J.P. Morgan Asset Management has closed its Global Maritime Investment Fund II with $480m in capital commitments from a broad range of international institutional investors, including pension plans, insurance companies, and endowment and health care entities.
The fund, which surpassed its $400 million targeted capital raise, is one of the largest dedicated shipping funds. It seeks to invest, through a closed end structure, in modern vessels operating in shipping sub-sectors that are experiencing substantial distress, with the fund suggesting in a release that values are trading “near historical lows”.
The fund has already invested $312m or 65% of total capital through the acquisition of 14 assets.

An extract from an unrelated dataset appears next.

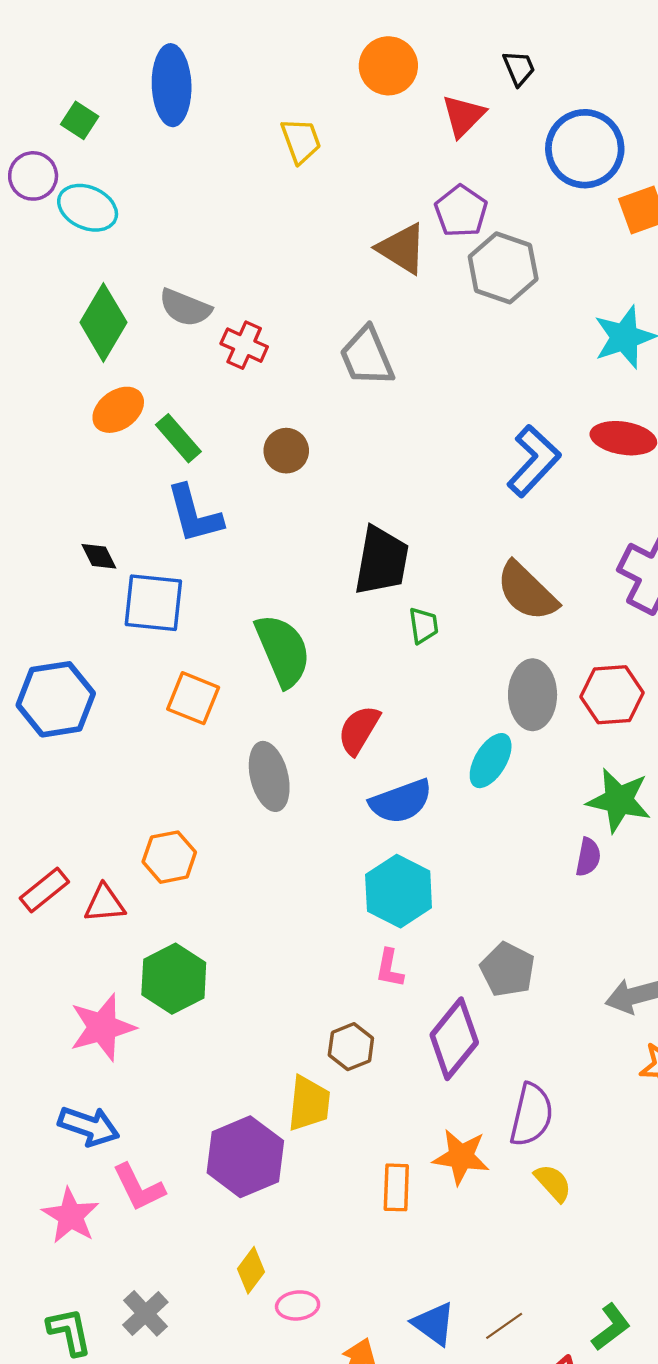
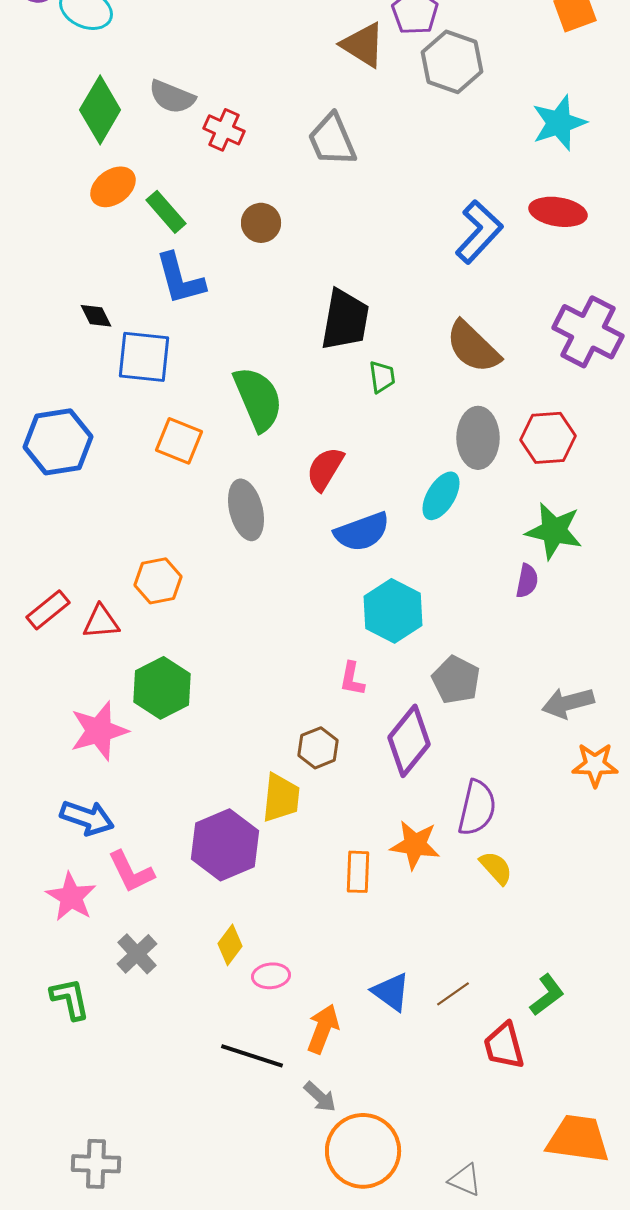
cyan hexagon: (399, 891) -> (393, 611), moved
gray cross: (145, 1313) -> (137, 954), moved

“With an estimated $4.5trn-plus in capital required to finance global transportation assets over the next 10 years, this is a large-scale and wide-ranging investment opportunity,” said Anton Pil, managing partner of J.P. Morgan Global Alternatives, “Institutional investors, seeking uncorrelated and high relative value returns, have discovered this growing, sustainable opportunity to own and lease tangible assets that form the foundation of our interdependent global economy.”
“In the shipping space, investors are capitalising on an historic opportunity to acquire quality assets at very favourable prices,” continued Andy Dacy, head of global transportation, J.P. Morgan Global Alternatives. “Our established and dedicated transportation investment team with an extensive industry network has been able to acquire vessels at distressed purchase prices, achieving opportunistic-level returns with unlevered cash-on-cash yields averaging 8%, even in what is a historically low charter rate environment.”